A Administração Política da A.M.S. realizou muitas conferências com os chefes do K.P.D. conduzidos por Wilhelm Pieck. A Administração insistia que a influência do Partido precisava ser aumentada de qualquer modo possível. Pieck apenas encolhia os ombros, desesperançado. Então, depois de discussões com o Conselheiro Político da A.M.S. surgiu a possibilidade da fusão do K.P.D. e do S.D.P.D. De um só golpe, isso daria ao K.P.D. um aumento gigantesco dos seus membros e, portanto, em votos. A A.M.S. considerava o S.D.P.D. numèricamente fortíssimo, mas, politicamente, uma organização sem arcabouço. Se o K.P.D., numèricamente fraquíssimo, mas enérgico, inescrupuloso nos métodos e apoiado, além do mais, pelas baionetas da potência de ocupação, pudesse engulir e digerir o S.P.D., o sucesso estaria assegurado, pelo menos superficialmente. Resolveu-se que o futuro partido, de coalisão receberia o título provisório, de acomodação, Partido Unitário Socialista da Alemanha (S.E.D.).

Assim se falou e assim se fêz. Iniciou-se violenta campanha pela unificação dos dois partidos, mas a harmonia do acôrdo foi perturbada desde o comêço, pela voz resoluta dos chefes do S.D.P., que estavam fora do alcance da A.M.S. Sêcamente recusaram entrar na coalisão ou reconhecer a fusão, ou melhor, a inclusão, dos seus membros com o K.P.D., para formar o S.E.D., do qual a A.M.S. era padrasto.

Portanto, na área sob domínio da A.M.S. surgiram renegados dispostos, em nome do S.D.P.D. da zona ocidental, a entrar numa coalisão socialista com o K.P.D.O. resultado foi a divisão oficial do S.D.P.D. em duas partes: a ocidental e a oriental. Pouco depois, os habitantes da zona oriental viam tabuletas de côres brilhantes nas paredes e cêrcas representando o K.P.D. e o S.D.P.D. apertando as mãos, fraternalmente. Os oficiais soviéticos sorriam maliciosos:

– Estendemos nossas mãos e vocês estendem os pés.

Até que ponto Karlshorst havia julgado erradamente a maturidade política dos alemães demostraram as eleições de Berlim, em outubro de 1946. O bastardo político, recém-nascido, em que a A.M.S. pusera grandes esperanças ficou por último dos quatro partidos que concorreram.

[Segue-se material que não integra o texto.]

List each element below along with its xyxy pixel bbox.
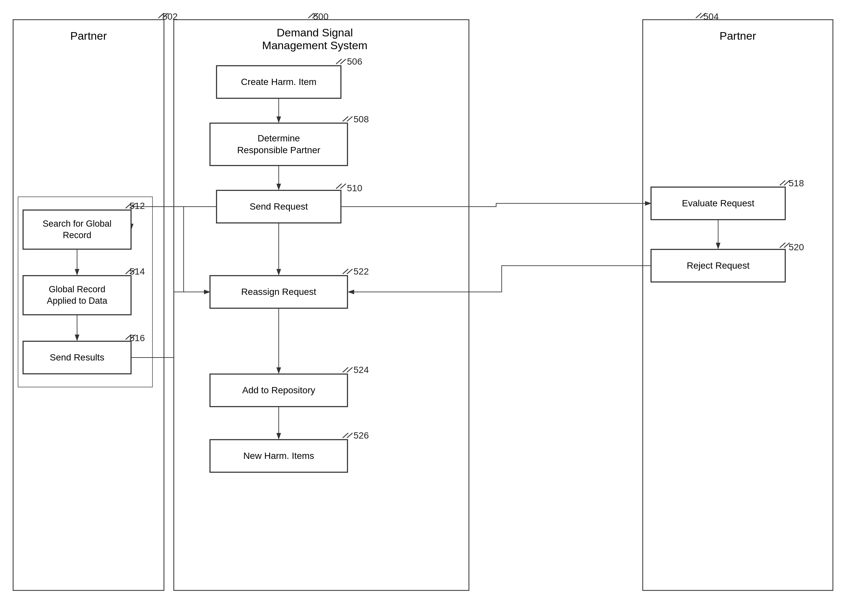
lane-title-partner-left: Partner xyxy=(26,30,151,42)
ref-510: 510 xyxy=(347,183,362,194)
svg-line-44 xyxy=(343,269,348,274)
box-create-harm-item: Create Harm. Item xyxy=(217,66,341,98)
svg-line-48 xyxy=(343,433,348,438)
box-global-record-applied: Global RecordApplied to Data xyxy=(23,276,131,315)
svg-line-26 xyxy=(696,13,701,18)
svg-line-31 xyxy=(347,117,353,121)
ref-500: 500 xyxy=(313,12,329,22)
svg-line-29 xyxy=(340,59,346,64)
box-search-global-record: Search for GlobalRecord xyxy=(23,210,131,249)
svg-line-49 xyxy=(347,433,353,438)
svg-line-28 xyxy=(336,59,342,64)
ref-516: 516 xyxy=(130,333,145,343)
ref-526: 526 xyxy=(354,430,369,441)
ref-520: 520 xyxy=(789,242,804,253)
ref-506: 506 xyxy=(347,56,362,67)
box-reassign-request: Reassign Request xyxy=(210,276,348,308)
box-send-request: Send Request xyxy=(217,190,341,223)
box-new-harm-items: New Harm. Items xyxy=(210,440,348,472)
svg-line-40 xyxy=(780,180,785,185)
svg-rect-3 xyxy=(643,20,833,591)
svg-line-33 xyxy=(340,184,346,189)
box-evaluate-request: Evaluate Request xyxy=(651,187,785,220)
svg-line-32 xyxy=(336,184,342,189)
svg-line-46 xyxy=(343,367,348,372)
box-send-results: Send Results xyxy=(23,341,131,374)
box-add-to-repository: Add to Repository xyxy=(210,374,348,407)
ref-522: 522 xyxy=(354,266,369,277)
lane-title-dsms: Demand SignalManagement System xyxy=(190,26,440,52)
lane-title-partner-right: Partner xyxy=(659,30,816,42)
ref-524: 524 xyxy=(354,365,369,375)
diagram: Partner Demand SignalManagement System P… xyxy=(0,0,847,616)
svg-line-30 xyxy=(343,117,348,121)
ref-512: 512 xyxy=(130,201,145,211)
ref-514: 514 xyxy=(130,266,145,277)
svg-line-47 xyxy=(347,367,353,372)
ref-508: 508 xyxy=(354,114,369,125)
ref-502: 502 xyxy=(162,12,178,22)
svg-line-42 xyxy=(780,243,785,248)
box-determine-responsible-partner: DetermineResponsible Partner xyxy=(210,123,348,165)
box-reject-request: Reject Request xyxy=(651,249,785,282)
svg-line-45 xyxy=(347,269,353,274)
ref-518: 518 xyxy=(789,178,804,189)
ref-504: 504 xyxy=(703,12,719,22)
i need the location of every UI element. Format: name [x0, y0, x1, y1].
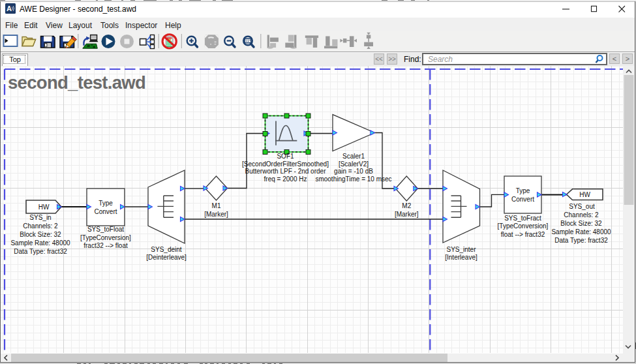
- svg-text:A: A: [7, 5, 12, 12]
- svg-text:SYS_inter: SYS_inter: [446, 246, 476, 253]
- svg-text:[ScalerV2]: [ScalerV2]: [339, 160, 369, 168]
- svg-text:[Marker]: [Marker]: [204, 211, 228, 218]
- svg-text:SYS_out: SYS_out: [569, 203, 595, 210]
- svg-text:Channels: 2: Channels: 2: [23, 222, 58, 230]
- svg-text:Data Type: fract32: Data Type: fract32: [14, 248, 67, 255]
- svg-text:[TypeConversion]: [TypeConversion]: [80, 234, 131, 241]
- svg-text:SYS_toFloat: SYS_toFloat: [87, 226, 124, 233]
- svg-text:Channels: 2: Channels: 2: [564, 211, 599, 219]
- svg-text:Scaler1: Scaler1: [342, 153, 365, 160]
- svg-text:[TypeConversion]: [TypeConversion]: [498, 222, 549, 230]
- svg-text:gain = -10 dB: gain = -10 dB: [334, 168, 373, 175]
- svg-text:HW: HW: [38, 204, 50, 211]
- svg-text:Convert: Convert: [94, 208, 117, 215]
- svg-text:Block Size: 32: Block Size: 32: [560, 220, 602, 227]
- svg-text:float --> fract32: float --> fract32: [501, 231, 545, 238]
- svg-text:Convert: Convert: [511, 196, 534, 203]
- svg-text:Block Size: 32: Block Size: 32: [20, 231, 61, 238]
- svg-text:SYS_in: SYS_in: [29, 214, 51, 221]
- svg-text:Data Type: fract32: Data Type: fract32: [554, 237, 608, 244]
- svg-text:[Marker]: [Marker]: [395, 211, 419, 218]
- svg-text:[SecondOrderFilterSmoothed]: [SecondOrderFilterSmoothed]: [242, 160, 329, 168]
- svg-text:freq = 2000 Hz: freq = 2000 Hz: [264, 175, 307, 183]
- svg-text:Type: Type: [516, 187, 530, 194]
- svg-text:fract32 --> float: fract32 --> float: [83, 242, 128, 249]
- svg-text:second_test.awd: second_test.awd: [8, 72, 145, 93]
- svg-text:smoothingTime = 10 msec: smoothingTime = 10 msec: [315, 175, 391, 183]
- svg-text:M2: M2: [402, 202, 411, 209]
- svg-text:Type: Type: [98, 200, 113, 207]
- svg-text:HW: HW: [579, 191, 590, 198]
- svg-text:SOF1: SOF1: [277, 153, 294, 160]
- svg-text:SYS_toFract: SYS_toFract: [504, 215, 541, 222]
- svg-text:Sample Rate: 48000: Sample Rate: 48000: [551, 228, 611, 235]
- svg-text:[Deinterleave]: [Deinterleave]: [146, 254, 187, 261]
- svg-text:[Interleave]: [Interleave]: [445, 254, 477, 261]
- svg-text:Butterworth LPF - 2nd order: Butterworth LPF - 2nd order: [245, 168, 327, 175]
- svg-text:M1: M1: [212, 202, 221, 209]
- svg-text:Sample Rate: 48000: Sample Rate: 48000: [10, 239, 70, 247]
- svg-text:SYS_deint: SYS_deint: [151, 246, 181, 253]
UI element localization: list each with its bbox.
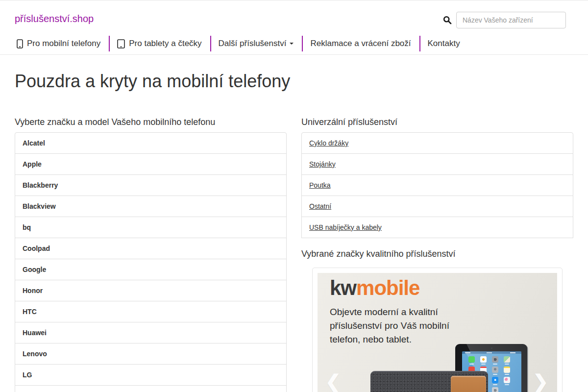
menu-item-tablets[interactable]: Pro tablety a čtečky xyxy=(109,36,210,51)
main-content: Pouzdra a kryty na mobilní telefony Vybe… xyxy=(15,71,573,392)
search-icon[interactable] xyxy=(443,16,452,24)
universal-link[interactable]: Stojánky xyxy=(309,160,336,168)
brand-label: bq xyxy=(23,223,31,231)
brand-label: Blackview xyxy=(23,202,56,210)
brand-list: Alcatel Apple Blackberry Blackview bq Co… xyxy=(15,132,287,392)
brand-label: Alcatel xyxy=(23,139,45,147)
app-icon xyxy=(492,367,498,373)
brand-label: Blackberry xyxy=(23,181,58,189)
brand-list-item[interactable]: Lenovo xyxy=(15,343,287,365)
app-icon xyxy=(480,356,487,363)
app-icon xyxy=(492,387,498,392)
app-icon xyxy=(504,387,510,392)
brand-list-item[interactable]: Honor xyxy=(15,280,287,301)
search-input[interactable] xyxy=(456,12,566,28)
universal-list-item[interactable]: USB nabíječky a kabely xyxy=(301,217,573,238)
universal-link[interactable]: Cyklo držáky xyxy=(309,139,348,147)
universal-list-item[interactable]: Cyklo držáky xyxy=(301,132,573,154)
brands-column: Vyberte značku a model Vašeho mobilního … xyxy=(15,106,287,392)
brand-list-item[interactable]: HTC xyxy=(15,301,287,322)
tablet-statusbar xyxy=(462,351,521,354)
app-icon xyxy=(504,377,510,383)
universal-list: Cyklo držáky Stojánky Poutka Ostatní USB… xyxy=(301,132,573,238)
universal-list-item[interactable]: Poutka xyxy=(301,174,573,196)
header: příslušenství.shop Pro mobilní telefony xyxy=(0,0,588,55)
carousel-prev-button[interactable]: ❮ xyxy=(325,372,341,391)
universal-list-item[interactable]: Stojánky xyxy=(301,153,573,175)
menu-item-label: Pro tablety a čtečky xyxy=(129,39,201,49)
brand-list-item[interactable]: Google xyxy=(15,259,287,280)
brand-label: HTC xyxy=(23,308,37,316)
brand-label: Honor xyxy=(23,287,43,294)
kwmobile-logo: kwmobile xyxy=(330,277,466,299)
brand-label: LG xyxy=(23,371,32,379)
app-icon xyxy=(492,377,498,383)
app-icon xyxy=(504,367,510,373)
kwmobile-logo-kw: kw xyxy=(330,276,356,299)
site-logo[interactable]: příslušenství.shop xyxy=(15,13,94,24)
brand-label: Apple xyxy=(23,160,42,168)
brand-label: Coolpad xyxy=(23,245,50,252)
app-icon xyxy=(492,356,498,363)
universal-column: Univerzální příslušenství Cyklo držáky S… xyxy=(301,106,573,392)
menu-item-label: Pro mobilní telefony xyxy=(27,39,100,49)
universal-heading: Univerzální příslušenství xyxy=(301,117,573,127)
brand-list-item[interactable]: LG xyxy=(15,364,287,386)
brand-list-item[interactable]: bq xyxy=(15,217,287,238)
brand-list-item[interactable]: Blackview xyxy=(15,196,287,217)
universal-list-item[interactable]: Ostatní xyxy=(301,196,573,217)
menu-item-contacts[interactable]: Kontakty xyxy=(419,36,468,51)
brand-list-item[interactable]: Apple xyxy=(15,153,287,175)
leather-strap-image xyxy=(451,376,486,392)
brand-carousel: kwmobile Objevte moderní a kvalitní přís… xyxy=(318,273,557,392)
brand-list-item[interactable]: Alcatel xyxy=(15,132,287,154)
brand-label: Google xyxy=(23,266,46,273)
brand-list-item[interactable]: Blackberry xyxy=(15,174,287,196)
universal-link[interactable]: USB nabíječky a kabely xyxy=(309,223,382,231)
brand-label: Huawei xyxy=(23,329,47,337)
brand-label: Lenovo xyxy=(23,350,47,358)
carousel-next-button[interactable]: ❯ xyxy=(533,372,548,391)
brand-list-item[interactable]: Huawei xyxy=(15,322,287,343)
menu-item-label: Reklamace a vrácení zboží xyxy=(310,39,411,49)
menu-item-label: Další příslušenství xyxy=(219,39,287,49)
tablet-camera-dot xyxy=(491,347,492,349)
featured-panel: kwmobile Objevte moderní a kvalitní přís… xyxy=(312,268,563,392)
brand-list-item[interactable]: Coolpad xyxy=(15,238,287,259)
brands-heading: Vyberte značku a model Vašeho mobilního … xyxy=(15,117,287,127)
main-menu: Pro mobilní telefony Pro tablety a čtečk… xyxy=(15,35,468,52)
universal-link[interactable]: Ostatní xyxy=(309,202,331,210)
universal-link[interactable]: Poutka xyxy=(309,181,331,189)
page-title: Pouzdra a kryty na mobilní telefony xyxy=(15,71,573,92)
app-icon xyxy=(504,356,510,363)
caret-down-icon xyxy=(290,43,294,45)
featured-heading: Vybrané značky kvalitního příslušenství xyxy=(301,249,573,259)
slide-text: kwmobile Objevte moderní a kvalitní přís… xyxy=(330,277,466,346)
app-icon xyxy=(468,356,475,363)
slide-caption: Objevte moderní a kvalitní příslušenství… xyxy=(330,305,466,346)
menu-item-label: Kontakty xyxy=(428,39,460,49)
carousel-slide-kwmobile[interactable]: kwmobile Objevte moderní a kvalitní přís… xyxy=(318,273,557,392)
menu-item-mobile-phones[interactable]: Pro mobilní telefony xyxy=(15,36,109,51)
tablet-icon xyxy=(117,39,125,49)
brand-list-item[interactable]: Microsoft xyxy=(15,385,287,392)
menu-item-claims-returns[interactable]: Reklamace a vrácení zboží xyxy=(302,36,419,51)
search-box xyxy=(443,12,566,28)
mobile-phone-icon xyxy=(17,39,23,49)
kwmobile-logo-mobile: mobile xyxy=(356,276,419,299)
menu-item-other-accessories[interactable]: Další příslušenství xyxy=(210,36,302,51)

Embora o S.E.D. sofresse uma derrota vergonhosa em Berlim, onde os alemães podiam dar livre expansão às suas opiniões, tornou-se poderoso nas províncias da zona soviética, onde se podiam usar todos os métodos. As autoridades de ocupação tinham muitos meios de influenciar as massas, naqueles lugares.

IV

O edifício onde estava instalada a Administração da Indústria situava-se fora da zona militar de Karlshorst, de modo que a influência perniciosa do mundo circundante tinha efeitos óbvios. Em frente ao edifício havia um quiosque de jornais alemães onde muitos oficiais soviéticos, a caminho do trabalho, compravam jornais alemães e periódicos, sob o simples pretexto de "praticar o alemão".

Na Administração havia aulas compulsórias de alemão três vêzes por semana, mas agora os cursos haviam parado, sob qualquer pretexto e havia então uma "folga" inesperada.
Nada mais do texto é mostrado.